* TASK PROMPT
Could you show all lines in the entries below that contain the string "card"?

* INPUT

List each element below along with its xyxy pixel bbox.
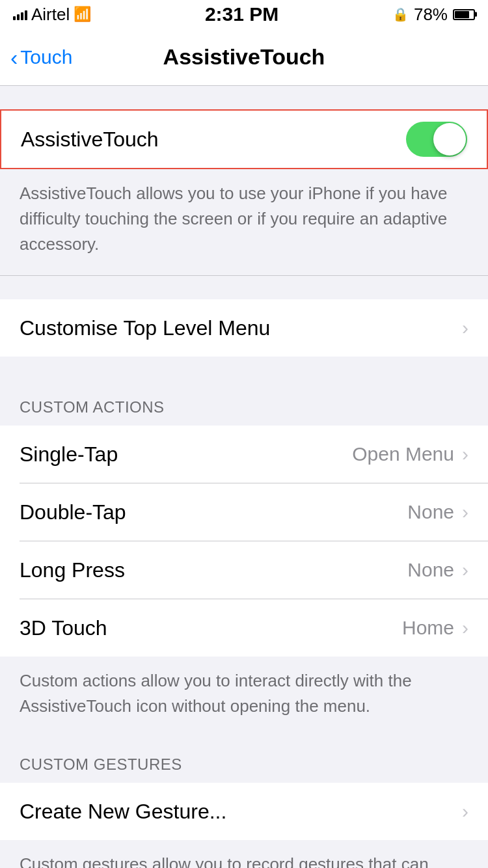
long-press-value: None › [407, 559, 468, 581]
orientation-lock-icon: 🔒 [392, 7, 409, 22]
back-button[interactable]: ‹ Touch [10, 46, 72, 68]
wifi-icon: 📶 [74, 6, 91, 23]
double-tap-chevron-icon: › [462, 501, 468, 523]
single-tap-current-value: Open Menu [352, 443, 454, 465]
signal-bars [13, 8, 27, 20]
custom-gestures-card: Create New Gesture... › [0, 783, 488, 840]
assistive-touch-row-inner: AssistiveTouch [1, 111, 487, 168]
back-chevron-icon: ‹ [10, 46, 18, 68]
custom-actions-header: CUSTOM ACTIONS [0, 380, 488, 426]
long-press-row[interactable]: Long Press None › [0, 541, 488, 599]
status-right: 🔒 78% [392, 5, 475, 25]
signal-bar-2 [17, 14, 20, 20]
assistive-touch-label: AssistiveTouch [21, 128, 159, 152]
carrier-label: Airtel [31, 5, 70, 25]
battery-fill [455, 11, 469, 18]
status-left: Airtel 📶 [13, 5, 91, 25]
double-tap-value: None › [407, 501, 468, 523]
custom-gestures-header: CUSTOM GESTURES [0, 737, 488, 783]
battery-percent-label: 78% [414, 5, 448, 25]
single-tap-row[interactable]: Single-Tap Open Menu › [0, 426, 488, 483]
double-tap-current-value: None [407, 501, 454, 523]
back-label: Touch [20, 46, 72, 68]
single-tap-chevron-icon: › [462, 443, 468, 465]
long-press-chevron-icon: › [462, 559, 468, 581]
single-tap-value: Open Menu › [352, 443, 468, 465]
single-tap-label: Single-Tap [20, 442, 118, 467]
3d-touch-value: Home › [402, 617, 468, 639]
double-tap-label: Double-Tap [20, 500, 126, 524]
nav-bar: ‹ Touch AssistiveTouch [0, 29, 488, 86]
status-bar: Airtel 📶 2:31 PM 🔒 78% [0, 0, 488, 29]
time-display: 2:31 PM [205, 3, 278, 25]
3d-touch-row[interactable]: 3D Touch Home › [0, 599, 488, 657]
chevron-right-icon: › [462, 317, 468, 339]
custom-actions-card: Single-Tap Open Menu › Double-Tap None ›… [0, 426, 488, 657]
assistive-touch-toggle[interactable] [406, 122, 467, 157]
toggle-thumb [433, 123, 466, 156]
customise-menu-card: Customise Top Level Menu › [0, 299, 488, 357]
signal-bar-3 [21, 12, 23, 20]
customise-menu-value: › [462, 317, 468, 339]
customise-menu-row[interactable]: Customise Top Level Menu › [0, 299, 488, 357]
battery-icon [453, 9, 475, 20]
battery-container [453, 9, 475, 20]
assistive-touch-description: AssistiveTouch allows you to use your iP… [0, 169, 488, 275]
create-gesture-label: Create New Gesture... [20, 800, 226, 824]
spacer-3 [0, 357, 488, 380]
long-press-current-value: None [407, 559, 454, 581]
spacer-2 [0, 276, 488, 299]
top-spacer [0, 86, 488, 109]
signal-bar-4 [25, 10, 27, 20]
3d-touch-current-value: Home [402, 617, 454, 639]
assistive-touch-row[interactable]: AssistiveTouch [0, 109, 488, 169]
page-title: AssistiveTouch [163, 44, 325, 70]
create-gesture-chevron-icon: › [462, 800, 468, 822]
3d-touch-label: 3D Touch [20, 616, 107, 640]
customise-menu-label: Customise Top Level Menu [20, 316, 270, 340]
3d-touch-chevron-icon: › [462, 617, 468, 639]
signal-bar-1 [13, 16, 16, 20]
long-press-label: Long Press [20, 558, 125, 582]
content: AssistiveTouch AssistiveTouch allows you… [0, 86, 488, 868]
custom-actions-description: Custom actions allow you to interact dir… [0, 657, 488, 737]
double-tap-row[interactable]: Double-Tap None › [0, 483, 488, 541]
custom-gestures-description: Custom gestures allow you to record gest… [0, 840, 488, 868]
create-gesture-row[interactable]: Create New Gesture... › [0, 783, 488, 840]
create-gesture-value: › [462, 800, 468, 822]
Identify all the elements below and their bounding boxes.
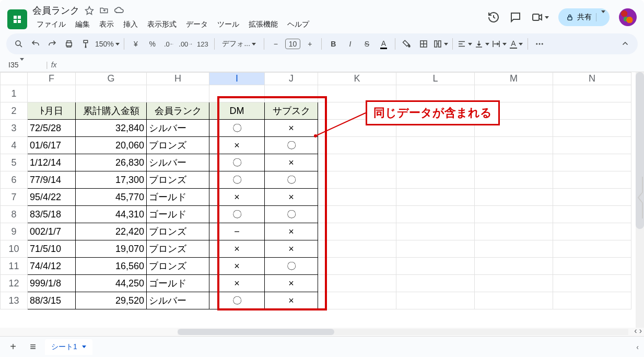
cell-N11[interactable] [553, 258, 631, 275]
scroll-right-icon[interactable]: › [639, 326, 642, 336]
cell-F13[interactable]: 88/3/15 [28, 292, 76, 309]
cell-H3[interactable]: シルバー [147, 120, 209, 137]
all-sheets-button[interactable]: ≡ [25, 341, 41, 353]
cell-G1[interactable] [76, 85, 147, 102]
cell-N9[interactable] [553, 223, 631, 240]
fontsize-decrease[interactable]: − [268, 37, 283, 51]
cell-G13[interactable]: 29,520 [76, 292, 147, 309]
col-header-H[interactable]: H [147, 73, 209, 85]
cell-L8[interactable] [396, 206, 475, 223]
cell-L5[interactable] [396, 154, 475, 171]
cell-M4[interactable] [475, 137, 553, 154]
sheet-tab-1[interactable]: シート1 [45, 339, 92, 355]
cell-K12[interactable] [318, 275, 396, 292]
cell-G7[interactable]: 45,770 [76, 189, 147, 206]
col-header-N[interactable]: N [553, 73, 631, 85]
star-icon[interactable] [85, 6, 94, 15]
cell-J4[interactable]: 〇 [265, 137, 318, 154]
cell-L10[interactable] [396, 240, 475, 258]
cell-F9[interactable]: 002/1/7 [28, 223, 76, 240]
cell-I13[interactable]: 〇 [209, 292, 265, 309]
cell-G11[interactable]: 16,560 [76, 258, 147, 275]
cell-N7[interactable] [553, 189, 631, 206]
row-header-6[interactable]: 6 [1, 171, 28, 189]
cell-F3[interactable]: 72/5/28 [28, 120, 76, 137]
fill-color-button[interactable] [400, 37, 414, 51]
cell-I10[interactable]: × [209, 240, 265, 258]
document-title[interactable]: 会員ランク [32, 4, 79, 17]
cell-H1[interactable] [147, 85, 209, 102]
more-toolbar-icon[interactable] [532, 37, 547, 51]
menu-edit[interactable]: 編集 [71, 18, 94, 31]
undo-icon[interactable] [28, 37, 43, 51]
spreadsheet-grid[interactable]: FGHIJKLMN12ﾄ月日累計購入金額会員ランクDMサブスク372/5/283… [0, 72, 644, 328]
cell-I11[interactable]: × [209, 258, 265, 275]
col-header-L[interactable]: L [396, 73, 475, 85]
meet-icon[interactable] [531, 11, 549, 24]
cell-M6[interactable] [475, 171, 553, 189]
cell-K6[interactable] [318, 171, 396, 189]
col-header-F[interactable]: F [28, 73, 76, 85]
cell-L12[interactable] [396, 275, 475, 292]
paint-format-icon[interactable] [78, 37, 93, 51]
cell-M7[interactable] [475, 189, 553, 206]
cell-L4[interactable] [396, 137, 475, 154]
account-avatar[interactable] [619, 8, 637, 26]
currency-yen[interactable]: ¥ [128, 37, 143, 51]
cell-F8[interactable]: 83/5/18 [28, 206, 76, 223]
cell-N10[interactable] [553, 240, 631, 258]
cell-G10[interactable]: 19,070 [76, 240, 147, 258]
menu-data[interactable]: データ [182, 18, 212, 31]
cell-N5[interactable] [553, 154, 631, 171]
move-folder-icon[interactable] [99, 6, 109, 15]
row-header-9[interactable]: 9 [1, 223, 28, 240]
cell-J7[interactable]: × [265, 189, 318, 206]
cell-I5[interactable]: 〇 [209, 154, 265, 171]
cell-G9[interactable]: 22,420 [76, 223, 147, 240]
redo-icon[interactable] [45, 37, 60, 51]
history-icon[interactable] [487, 11, 500, 24]
cell-J9[interactable]: × [265, 223, 318, 240]
cell-H9[interactable]: ブロンズ [147, 223, 209, 240]
cell-K13[interactable] [318, 292, 396, 309]
cell-H8[interactable]: ゴールド [147, 206, 209, 223]
cell-J3[interactable]: × [265, 120, 318, 137]
cell-J2[interactable]: サブスク [265, 102, 318, 120]
menu-help[interactable]: ヘルプ [283, 18, 313, 31]
cell-I2[interactable]: DM [209, 102, 265, 120]
cell-J11[interactable]: 〇 [265, 258, 318, 275]
cell-N1[interactable] [553, 85, 631, 102]
row-header-11[interactable]: 11 [1, 258, 28, 275]
row-header-2[interactable]: 2 [1, 102, 28, 120]
cell-G4[interactable]: 20,060 [76, 137, 147, 154]
cell-J5[interactable]: × [265, 154, 318, 171]
fontsize-increase[interactable]: + [302, 37, 317, 51]
cell-M13[interactable] [475, 292, 553, 309]
explore-button[interactable]: ‹ [636, 343, 639, 351]
cell-I7[interactable]: × [209, 189, 265, 206]
cell-K8[interactable] [318, 206, 396, 223]
col-header-I[interactable]: I [209, 73, 265, 85]
cell-G5[interactable]: 26,830 [76, 154, 147, 171]
cell-K5[interactable] [318, 154, 396, 171]
cell-H5[interactable]: シルバー [147, 154, 209, 171]
select-all-corner[interactable] [1, 73, 28, 85]
comment-icon[interactable] [509, 11, 522, 24]
cell-I12[interactable]: × [209, 275, 265, 292]
cell-I6[interactable]: 〇 [209, 171, 265, 189]
cell-G6[interactable]: 17,300 [76, 171, 147, 189]
add-sheet-button[interactable]: + [5, 341, 21, 353]
cell-N13[interactable] [553, 292, 631, 309]
fontsize-input[interactable]: 10 [285, 39, 301, 49]
wrap-button[interactable] [491, 37, 507, 51]
cell-N12[interactable] [553, 275, 631, 292]
sheet-tab-menu-icon[interactable] [82, 346, 86, 348]
cell-F12[interactable]: 999/1/8 [28, 275, 76, 292]
cell-N2[interactable] [553, 102, 631, 120]
cell-F1[interactable] [28, 85, 76, 102]
italic-button[interactable]: I [343, 37, 357, 51]
cell-H11[interactable]: ブロンズ [147, 258, 209, 275]
cell-L6[interactable] [396, 171, 475, 189]
cell-N6[interactable] [553, 171, 631, 189]
cell-M10[interactable] [475, 240, 553, 258]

* RESPONSE TO THE TASK
custom-gestures-card: Create New Gesture... › [0, 783, 488, 840]
custom-actions-card: Single-Tap Open Menu › Double-Tap None ›… [0, 426, 488, 657]
customise-menu-card: Customise Top Level Menu › [0, 299, 488, 357]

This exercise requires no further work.